An object model for genetic algorithms.

Let us now consider another example, this time from the realm of evolutionary computing. A genetic algorithm uses simulations of genes to solve problems. To begin with, we have the idea of a chromosome which is made up of one or more genes. The more genes you have, the more complicated the problem you can try to solve.

The genes themselves can be represented as integers, bit strings, characters, or whatever. Normally they are described as bit strings. But basically they represent some value. Suppose we want to find high values of an equation such as

2x³+3yx²-xz³+5

Now we could represent this with a sequence of three genes, each gene being an integer value for x, y and z. We end up with an object diagram:

The chromosome represents (in a sense) the equation. Each gene defines the value of one of the variables. Now the equation knows how the variables are combined, and so can calculate its value using the integer values defined by the gene.

Of course, this is all very uninteresting, until you start putting lots of chromosomes together in a gene pool. The chromosomes can start with randomly chosen values, and you end up with a large number of equations with different values.

Now, by randomly creating a set of chromosomes in a gene pool, we have effectively generated lots of values of the equation. Some will be greater than others. The genes which represent high values are considered to be "fitter" than those representing low values of the equation. This is where Darwin steps in. Let us look at the operation of the gene pool.

From a randomly generated set of chromosomes, firstly all the chromosomes are evaluated for their fitness, which is done by evaluating the equation which the chromosome represents. Then the chromosomes are selected; strong ones (ie those with a high fitness) have multiple copies made. Weak ones are destroyed. Then the selected chromosomes are interbred, by mixing their genes up in some way. Then the new set of chromosomes are evaluated, and the process goes on indefinitely. Let us examine the state transition of a chromosome.

A chromosome comes into being either by being generated randomly, by being created as a copy of a strong gene, or by the result of inter-breeding. It is destroyed either because it is unfit, or because it breeds with another gene.

Let us look at one way of breeding. An object interaction diagram is a good way of describing this.

Firstly the chromosomes are paired up. Then a crossover point is chosen. Finally, the chromosomes swap tails.

Now we can go back to our object model and add a few attributes and operations.

Having done all this work to define the genetic algorithm, we can now try and reuse it on another problem. Let us suppose that we want to find a good schedule for a truck delivering Christmas puddings to supermarkets in different town centres. The truck must deliver as much product as it can in the day. However, it has to stop after doing three hundred miles. We can use our genetic algorithm to describe the problem thus:

This time the gene represents a particular supermarket rather than the value of a variable. The fitness function would return zero if the schedule broke the mileage limit, or the number of Christmas puddings delivered if the schedule is within the mileage limit.

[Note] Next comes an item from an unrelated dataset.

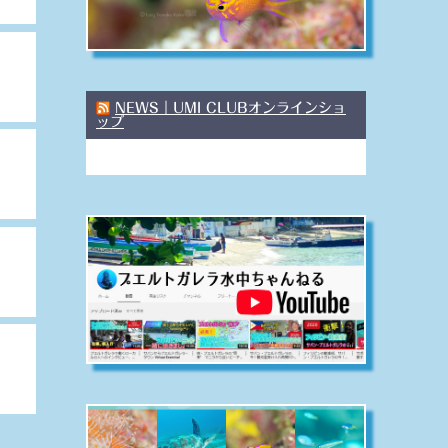
NEWS｜UMI CLUBオンラインショ
ップ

One of the great benefits of a good design method is the capacity to re-use components. Hopefully you can see from the above example how the simple notion of a genetic algorithm could be re-applied to lots of different problems.

Exercises

1. One feature of genetic algorithms is the notion of mutation. Periodically a gene mutates, say with one chance in a thousand during breeding. Add mutation to the genetic algorithm design above.

2. Construct a design for a genetic algorithm system to find solutions to the travelling salesman problem. Starting from home a salesman must visit each of ten (say) towns, exactly once and return home at the end. The objective is to minimise the distance travelled.